He would have seen it to be a religion indisputably powerful in human affairs; often very harmfully so; sometimes devouring widows' houses,125 and consuming the strongest and fairest from among the young; freezing into merciless bigotry the policy of the old: also, on the other hand, animating national courage, and raising souls, otherwise sordid, into heroism: on the whole, always a real and great power; served with daily sacrifice of gold, time, and thought; putting forth its claims, if hypocritically, at least in bold hypocrisy, not waiving any atom of them in doubt or fear; and, assuredly, in large measure, sincere, believing in itself, and believed: a goodly system, moreover, in aspect; gorgeous, harmonious, mysterious;—a thing which had either to be obeyed or combated, but could not be scorned. A religion towering over all the city—many-buttressed—luminous in marble stateliness, as the dome of our Lady of Safety126 shines over the sea; many-voiced also, giving, over all the eastern seas, to the sentinel his watchword, to the soldier his war-cry; and, on the lips of all who died for Venice, shaping the whisper of death.

I suppose the boy Turner to have regarded the religion of his city also from an external intellectual standing-point.

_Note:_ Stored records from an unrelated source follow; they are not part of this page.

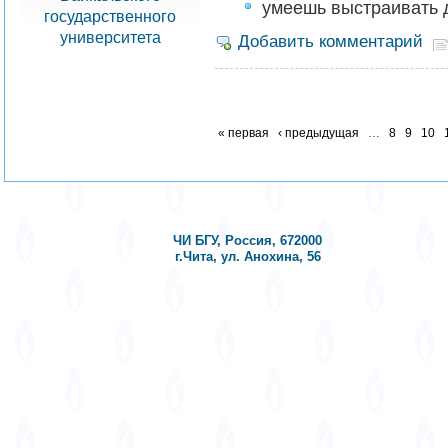
умеешь выстраивать 
государственного
университета
Добавить комментарий
« первая
‹ предыдущая
…
8
9
10
ЧИ БГУ, Россия, 672000
г.Чита, ул. Анохина, 56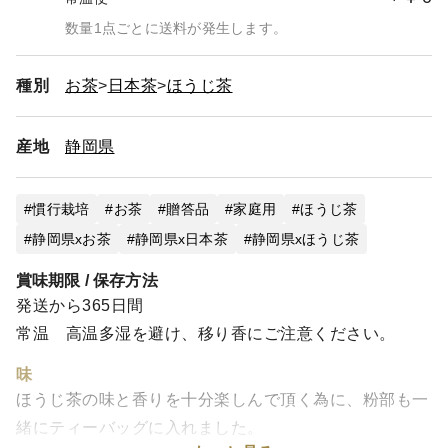
数量1点ごとに送料が発生します。
種別
お茶
日本茶
ほうじ茶
産地
静岡県
慣行栽培
お茶
贈答品
家庭用
ほうじ茶
静岡県xお茶
静岡県x日本茶
静岡県xほうじ茶
賞味期限 / 保存方法
発送から365日間
常温 高温多湿を避け、移り香にご注意ください。
味
ほうじ茶の味と香りを十分楽しんで頂く為に、粉部も一
緒にティーバッグに入れました。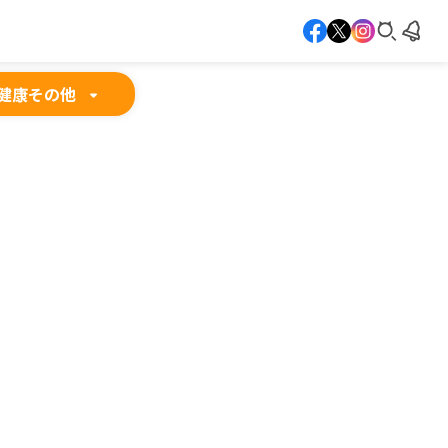
健康
その他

What did he see in Maiden Lane?

Let not the reader be offended with me; I am willing to let him describe, at his own pleasure, what Turner saw there; but to me, it seems to have been this. A religion maintained occasionally, even the whole length of the lane, at point of constable's staff; but, at other times, placed under the custody of the beadle, within certain black and unstately iron railings of St. Paul's, Covent Garden. Among the wheelbarrows and over the vegetables, no perceptible dominance of religion; in the narrow, disquieted streets, none; in the tongues, deeds, daily ways of Maiden Lane, little. Some honesty, indeed, and English industry, and kindness of heart, and general idea of justice; but faith, of any national kind, shut up from one Sunday to the next, not artistically beautiful even in those Sabbatical exhibitions; its paraphernalia being chiefly of high pews, heavy elocution, and cold grimness of behaviour.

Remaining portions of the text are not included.